The Hound of the Baskervilles, by Sir Arthur Conan Doyle, retold by Martin Powell (writer) and Daniel Perez (artist).
I reviewed graphic novel versions of A Study in Scarlet and The Sign of the Four earlier in the year, and I must point out that this adaptation of The Hound of the Baskervilles is not in the same series. There is a version of Baskervilles in that series, but I chose to look at a different version.
This one is targeted for a younger audience, and is nearer in tone to the "Wishbone" version of the story than the original neo-horror story that Doyle wrote. There are credits to a "librarian reviewer," a "reading consultant," and a "guided reading level," as well as a pronounciation guide. All of this leads me to believe that that this book is designed for school library use. And for what it is attempting to do, this much-abridged version of the story is mostly effective.

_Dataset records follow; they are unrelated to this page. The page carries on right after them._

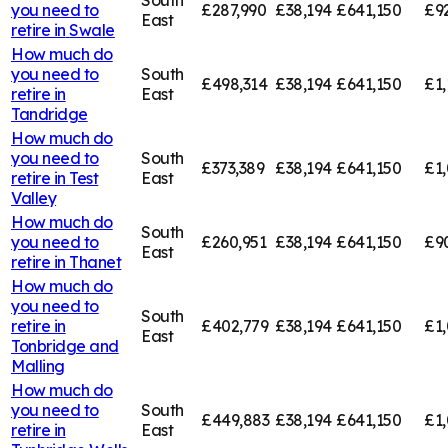
you need to
£287,990
£38,194
£641,150
£9
East
retire in
Swale
How much do
you need to
South
£498,314
£38,194
£641,150
£1,
retire in
East
Tandridge
How much do
you need to
South
£373,389
£38,194
£641,150
£1,
retire in
Test
East
Valley
How much do
South
you need to
£260,951
£38,194
£641,150
£9
East
retire in
Thanet
How much do
you need to
South
retire in
£402,779
£38,194
£641,150
£1,
East
Tonbridge and
Malling
How much do
you need to
South
£449,883
£38,194
£641,150
£1,
retire in
East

The key plot points are all here, including the mysterious bearded man telling his cabbie that his name was Sherlock Holmes. Watson dictates much of the action to Holmes via letters. The excaped convict and the disappearing shoes are present, as are the deceptive family connections. Although extremely shortened, Martin Powell manages to tell the basics of the story in a coherent manner. And Daniel Perez' artwork, although simplistic, is clear and adds to the strength of the storytelling.
There are a few odd moments in the introduction and the backmatter. The "cast of characters" page clearly refere to "Dr. Henry Watson," and although there is a Henry Baskerville in the story, Watson's first name is John. The "about the author" and "more about Sherlock Holmes" pages at the back of the book both refer to Doyle having written 56 Holmes stories. And although there were 56 short stories written by Doyle, he also wrote four Holmes novels -- one of which is The Hound of the Baskervilles.
For a book that is clearly positioning itself for the education market, these mistakes need to be pointed out.